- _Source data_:
-*-*-
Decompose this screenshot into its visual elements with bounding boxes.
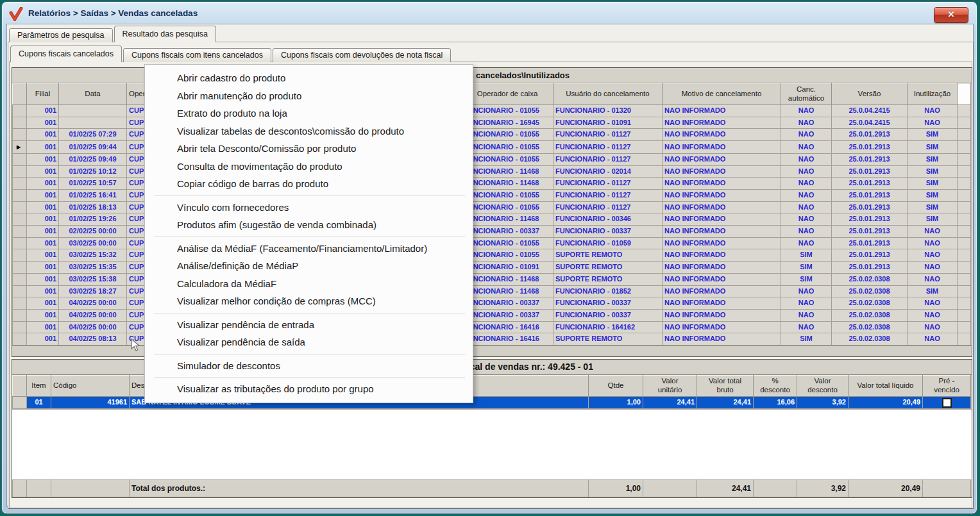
cell-motivo-cancelamento[interactable]: NAO INFORMADO [663, 178, 781, 190]
context-menu-item[interactable]: Visualizar pendência de entrada [145, 316, 473, 334]
cell-motivo-cancelamento[interactable]: NAO INFORMADO [663, 213, 781, 226]
cell-versao[interactable]: 25.0.01.2913 [832, 201, 908, 213]
cell-data[interactable]: 01/02/25 18:13 [59, 201, 127, 213]
cell-motivo-cancelamento[interactable]: NAO INFORMADO [663, 153, 781, 165]
cell-canc-automatico[interactable]: NAO [781, 105, 832, 117]
cell-versao[interactable]: 25.0.02.0308 [832, 297, 908, 310]
cell-operador-caixa[interactable]: FUNCIONARIO - 01055 [462, 201, 553, 213]
cell-operador-caixa[interactable]: FUNCIONARIO - 16416 [462, 321, 553, 333]
row-selector-cell[interactable] [13, 237, 27, 249]
sub-tab[interactable]: Cupons fiscais cancelados [10, 46, 122, 62]
cell-usuario-cancelamento[interactable]: SUPORTE REMOTO [553, 333, 663, 345]
cell-valor-unitario[interactable]: 24,41 [643, 397, 697, 409]
cell-valor-total-bruto[interactable]: 24,41 [697, 397, 754, 409]
cell-versao[interactable]: 25.0.01.2913 [832, 213, 908, 226]
context-menu-item[interactable]: Visualizar melhor condição de compras (M… [145, 292, 473, 310]
cell-motivo-cancelamento[interactable]: NAO INFORMADO [663, 297, 781, 310]
cell-canc-automatico[interactable]: NAO [781, 226, 832, 238]
cell-inutilizacao[interactable]: SIM [908, 201, 958, 213]
header-pre-vencido[interactable]: Pré - vencido [923, 376, 971, 397]
header-item[interactable]: Item [27, 376, 51, 397]
cell-data[interactable]: 03/02/25 15:35 [59, 262, 127, 274]
cell-perc-desconto[interactable]: 16,06 [754, 397, 797, 409]
row-selector-cell[interactable] [13, 226, 27, 238]
row-selector-cell[interactable] [13, 153, 27, 165]
cell-operador-caixa[interactable]: FUNCIONARIO - 11468 [462, 285, 553, 297]
pre-vencido-checkbox[interactable] [942, 398, 952, 408]
cell-usuario-cancelamento[interactable]: FUNCIONARIO - 164162 [553, 321, 663, 333]
cell-operador-caixa[interactable]: FUNCIONARIO - 11468 [462, 178, 553, 190]
cell-canc-automatico[interactable]: NAO [781, 321, 832, 333]
cell-versao[interactable]: 25.0.01.2913 [832, 249, 908, 262]
cell-item[interactable]: 01 [27, 397, 51, 409]
row-selector-cell[interactable] [13, 117, 27, 129]
header-valor-total-liquido[interactable]: Valor total líquido [849, 376, 923, 397]
cell-operador-caixa[interactable]: FUNCIONARIO - 00337 [462, 297, 553, 310]
row-selector-cell[interactable] [13, 201, 27, 213]
header-valor-unitario[interactable]: Valor unitário [643, 376, 697, 397]
cell-operador-caixa[interactable]: FUNCIONARIO - 01055 [462, 141, 553, 154]
cell-filial[interactable]: 001 [27, 333, 59, 345]
cell-inutilizacao[interactable]: SIM [908, 213, 958, 226]
cell-canc-automatico[interactable]: NAO [781, 141, 832, 154]
cell-versao[interactable]: 25.0.04.2415 [832, 117, 908, 129]
cell-filial[interactable]: 001 [27, 321, 59, 333]
cell-canc-automatico[interactable]: NAO [781, 237, 832, 249]
row-selector-cell[interactable] [13, 262, 27, 274]
cell-usuario-cancelamento[interactable]: FUNCIONARIO - 01091 [553, 117, 663, 129]
cell-motivo-cancelamento[interactable]: NAO INFORMADO [663, 237, 781, 249]
header-versao[interactable]: Versão [832, 84, 908, 105]
cell-canc-automatico[interactable]: NAO [781, 153, 832, 165]
row-selector-cell[interactable] [13, 309, 27, 321]
cell-usuario-cancelamento[interactable]: FUNCIONARIO - 01127 [553, 201, 663, 213]
cell-usuario-cancelamento[interactable]: FUNCIONARIO - 00337 [553, 297, 663, 310]
cell-operador-caixa[interactable]: FUNCIONARIO - 16945 [462, 117, 553, 129]
cell-operador-caixa[interactable]: FUNCIONARIO - 01055 [462, 105, 553, 117]
cell-filial[interactable]: 001 [27, 141, 59, 154]
cell-data[interactable] [59, 105, 127, 117]
cell-data[interactable]: 03/02/25 15:38 [59, 273, 127, 285]
cell-usuario-cancelamento[interactable]: FUNCIONARIO - 01127 [553, 129, 663, 141]
context-menu-item[interactable]: Consulta de movimentação do produto [145, 158, 473, 176]
cell-usuario-cancelamento[interactable]: FUNCIONARIO - 01127 [553, 141, 663, 154]
cell-inutilizacao[interactable]: NAO [908, 262, 958, 274]
close-button[interactable]: ✕ [934, 7, 968, 23]
cell-filial[interactable]: 001 [27, 189, 59, 201]
cell-operador-caixa[interactable]: FUNCIONARIO - 11468 [462, 165, 553, 178]
cell-motivo-cancelamento[interactable]: NAO INFORMADO [663, 165, 781, 178]
cell-motivo-cancelamento[interactable]: NAO INFORMADO [663, 141, 781, 154]
main-tab[interactable]: Parâmetros de pesquisa [9, 28, 113, 42]
cell-inutilizacao[interactable]: NAO [908, 309, 958, 321]
cell-versao[interactable]: 25.0.01.2913 [832, 129, 908, 141]
cell-operador-caixa[interactable]: FUNCIONARIO - 11468 [462, 213, 553, 226]
row-selector-cell[interactable] [13, 189, 27, 201]
context-menu-item[interactable]: Produtos afim (sugestão de venda combina… [145, 216, 473, 234]
cell-canc-automatico[interactable]: NAO [781, 117, 832, 129]
cell-data[interactable]: 01/02/25 09:49 [59, 153, 127, 165]
cell-filial[interactable]: 001 [27, 262, 59, 274]
cell-operador-caixa[interactable]: FUNCIONARIO - 01055 [462, 129, 553, 141]
cell-filial[interactable]: 001 [27, 285, 59, 297]
cell-versao[interactable]: 25.0.01.2913 [832, 226, 908, 238]
context-menu-item[interactable]: Calculadora da MédiaF [145, 275, 473, 293]
row-selector-cell[interactable] [13, 321, 27, 333]
cell-usuario-cancelamento[interactable]: FUNCIONARIO - 00346 [553, 213, 663, 226]
header-canc-automatico[interactable]: Canc. automático [781, 84, 832, 105]
cell-inutilizacao[interactable]: SIM [908, 178, 958, 190]
row-selector-cell[interactable] [13, 165, 27, 178]
cell-inutilizacao[interactable]: NAO [908, 321, 958, 333]
cell-usuario-cancelamento[interactable]: FUNCIONARIO - 01852 [553, 285, 663, 297]
cell-motivo-cancelamento[interactable]: NAO INFORMADO [663, 129, 781, 141]
cell-data[interactable] [59, 117, 127, 129]
cell-inutilizacao[interactable]: NAO [908, 249, 958, 262]
cell-canc-automatico[interactable]: SIM [781, 249, 832, 262]
cell-versao[interactable]: 25.0.01.2913 [832, 237, 908, 249]
cell-versao[interactable]: 25.0.01.2913 [832, 189, 908, 201]
context-menu-item[interactable]: Visualizar tabelas de descontos\comissão… [145, 122, 473, 140]
cell-filial[interactable]: 001 [27, 226, 59, 238]
cell-operador-caixa[interactable]: FUNCIONARIO - 01091 [462, 262, 553, 274]
row-selector-cell[interactable] [13, 333, 27, 345]
cell-versao[interactable]: 25.0.01.2913 [832, 165, 908, 178]
cell-canc-automatico[interactable]: NAO [781, 201, 832, 213]
cell-qtde[interactable]: 1,00 [589, 397, 643, 409]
-*-*-
- _Work order_: Supply the count of lines in the entries that include "usuario", and no other text.

- _Worked solution_: 9